Il a été avancé, que les propulseurs de « Concorde“ se révèleraient en tout état de cause insuffisants. Il semblerait plutôt qu’il s’agisse de difficultés de mise au point. Et comme il n’existe pas au monde de propulseurs plus puissants, du moins pour le moment, la question est réglée également pour les Américains dont les projets sont sensiblement plus lourds. On pourrait d’ailleurs penser aux fusées d’appoint. Cette question a été soulevée dans un éditorial d’Aviation Magazine. Ce n’est pas impossible, les difficultés venant de la transition subsonique-supersonique qui demande beaucoup de poussée et, évidemment, beaucoup de carburant. On pourrait donc envisager des fusées pour la transition. Ou d’autres systèmes de propulsion, mais ceci est une autre histoire ; ne ravivons pas les polémiques.
Le carburant est bien le souci majeur des constructeurs. Il en faut de plus en plus et la place est mesurée.
Trois conceptions
Quoi qu’il en soit, il est avéré que “Concorde » va enfler sensiblement tant en ce qui concerne le poids (qui oscille maintenant aux alentours de 130 tonnes) qu’en ce qui concerne les dimensions de la voilure (il s’agit d’un redimensionnement et non d’une reprise complète du dessin ainsi que l’avait annoncé, faussement, la presse anglaise). Contrairement à ce que l’on pourrait penser, cette solution était en fait envisagée depuis le début. M. Satre l’a déclaré lui-même au Symposium Supersonique : Une des raisons de l’adoption de la voilure Delta « Ogive“ est qu’elle permet des variations de dimensions relativement importantes sans altérer sensiblement la finesse de croisière.
Le problème est que les frais d’exploitation croissent sensiblement avec le tonnage de l’appareil et la solution “Concorde » était d’aller au moins cher possible. D’où la réalisation d’un appareil simple, en matériaux traditionnels et relativement petit. Il ne suffit pas d’offrir 150 ou 180 places, il faut trouver les passagers, or, il semble que la capacité optimale de sièges offerts soit de l’ordre de 100 à 150. C’est précisément le but que l’on voulait atteindre et l’on s’éloigne par la force des choses.

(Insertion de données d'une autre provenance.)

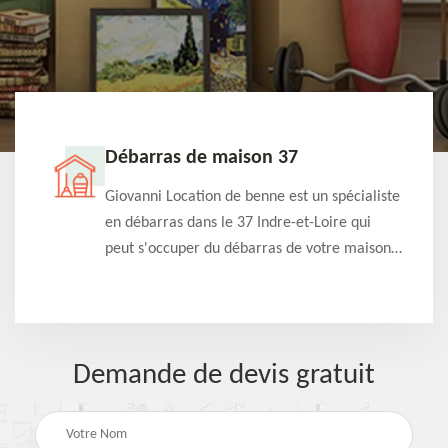
Débarras de maison 37
t-
Giovanni Location de benne est un spécialiste
e à
en débarras dans le 37 Indre-et-Loire qui
s
peut s'occuper du débarras de votre maison
à
gratuitement selon différentes condition.
Intervention rapide et efficace
Demande de devis gratuit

Depuis très longtemps, les Américains envisageaient le problème de l’ATS à un stade purement théorique. La décision franco-britannique dut faire l’effet du pavé dans la mare, tout le monde, Outre-Atlantique, s’étant mis d’accord pour ne pas brusquer les choses en ce domaine. Pour reprendre les choses rapidement, disons que les vagues spécifications du début portaient sur un ATS dont la vitesse restait à déterminer, d’un poids de 100 tonnes environ et pouvant transporter de 100 à 150 passagers sur 4500 kilomètres. On était assez près, on le voit, des critères de « Concorde“
Le tout, nous allons l’oublier, pour un prix unitaire de 20 millions de dollars (100 millions de F environ) soit environ quatre fois plus qu’un B-707 ou un DC-8.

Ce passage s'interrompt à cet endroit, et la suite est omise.